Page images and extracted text
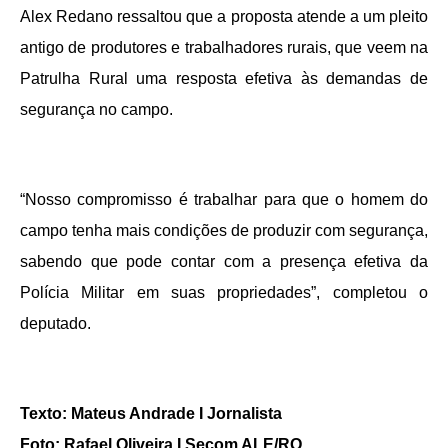
Alex Redano ressaltou que a proposta atende a um pleito
antigo de produtores e trabalhadores rurais, que veem na
Patrulha Rural uma resposta efetiva às demandas de
segurança no campo.
“Nosso compromisso é trabalhar para que o homem do
campo tenha mais condições de produzir com segurança,
sabendo que pode contar com a presença efetiva da
Polícia Militar em suas propriedades”, completou o
deputado.
Texto: Mateus Andrade I Jornalista
Foto: Rafael Oliveira I Secom ALE/RO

> [Goal of the exercise]: Each record above must be set down again unchanged, with its pictures left out.

> [Problem solution]:
Alex Redano ressaltou que a proposta atende a um pleito
antigo de produtores e trabalhadores rurais, que veem na
Patrulha Rural uma resposta efetiva às demandas de
segurança no campo.
“Nosso compromisso é trabalhar para que o homem do
campo tenha mais condições de produzir com segurança,
sabendo que pode contar com a presença efetiva da
Polícia Militar em suas propriedades”, completou o
deputado.
Texto: Mateus Andrade I Jornalista
Foto: Rafael Oliveira I Secom ALE/RO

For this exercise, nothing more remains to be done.